Sunday night 60 minutes aired a piece questioning the veracity of Greg Mortenson’s book Three Cups of Tea and the accomplishments of his NGO, Central Asia Institute (CAI). Since CAI also builds schools, I thought it was important that I reach out to our supporters.
The allegations made will likely cause a severe breach of trust and could shake stakeholder confidence in international development work and in the not-for-profit community. If this happens, the children and communities who are in greatest need of education will pay the price and suffer the most.
As you know, we strongly believe that integrity and transparency are among the most critical assets of any not-for-profit organization. buildOn is diligent in providing complete transparency and has earned the unwavering trust of our stakeholders. We’ve won this trust by providing mountains of data and metrics that support the results of our programs. In the last twelve months alone, Brandeis University and the Academy for Educational Development (AED) have conducted comprehensive evaluations of our programs in the U.S. and in developing countries. They have produced extensive reports that go well beyond validating the results of building 400 schools around the world and running after school programs in 118 urban high schools in some of the toughest neighborhoods in the U.S.
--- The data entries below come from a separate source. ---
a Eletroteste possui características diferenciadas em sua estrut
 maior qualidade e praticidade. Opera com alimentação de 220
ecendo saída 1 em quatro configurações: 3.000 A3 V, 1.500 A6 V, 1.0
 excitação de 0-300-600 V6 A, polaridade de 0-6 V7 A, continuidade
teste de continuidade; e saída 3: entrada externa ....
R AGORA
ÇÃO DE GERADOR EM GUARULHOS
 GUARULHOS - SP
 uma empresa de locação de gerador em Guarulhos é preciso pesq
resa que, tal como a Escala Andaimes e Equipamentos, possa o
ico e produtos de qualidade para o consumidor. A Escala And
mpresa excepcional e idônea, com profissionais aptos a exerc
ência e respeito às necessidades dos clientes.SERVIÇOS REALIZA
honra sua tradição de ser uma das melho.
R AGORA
Internationally, AED found that, among other important results, buildOn programs “have significantly increased access to and quality of education and have inspired communities to send their children to school,” and that buildOn has built “a foundation from which [they] can advocate for school enrollment and gender equity in education.” (Read the full evaluation commissioned by the GE Foundation.)
Further, American students, board members and donors visited and worked side-by-side with local community members to help build 50% of all buildOn schools constructed last year. This is significant since we are working in very remote regions within some of the economically poorest countries on the planet.
In the U.S., Brandeis University identified “academic engagement, mentoring and hope as outcomes of buildOn’s after-school programs, and found evidence in the literature to support a causal link between these outcomes and improved academic achievement.” For instance, buildOn is working at Jane Addams High School in the South Bronx—one of the lowest performing schools in New York City. At this failing school, buildOn recruited some of the lowest performing students for our programs. In one year alone, 37% of buildOn students improved their attendance compared to only 7% of students in a comparison group. 64% improved their GPAs. Read the full report here.
In addition, at buildOn we track our programs at all levels of engagement. We know exactly how many people contributed how many days to build every buildOn school. We also know how many children and adults attend these schools every day. We know how many urban American youth are involved in our programs and how many hours of service they contribute every week.
We also take financial management and our responsibility to our donors very seriously. We have earned the unqualified rating (the highest rating possible) by certified public accounting firms on our audit for 15 straight years. (Up until 1996, we were not big enough to warrant a full financial statement audit. During that time we had the CPA firm BDO Siedman conduct a full compilation of our financial statements.) Additionally, we have earned the highest ranking on fiscal responsibility from Charity Navigator for seven straight years, since they began rating non-profits. In 2010, 88% of every dollar spent went directly to program costs. All of this puts buildOn in an elite category in terms of fiscal management and resource allocation.
We are proud of our programs and our transparency, and invite anyone interested to review our results and financial practices. Further, we are eager to share our program methodology so that our success may be replicated by others. We believe that trust is the cornerstone of our success. We work hard to win that trust every day.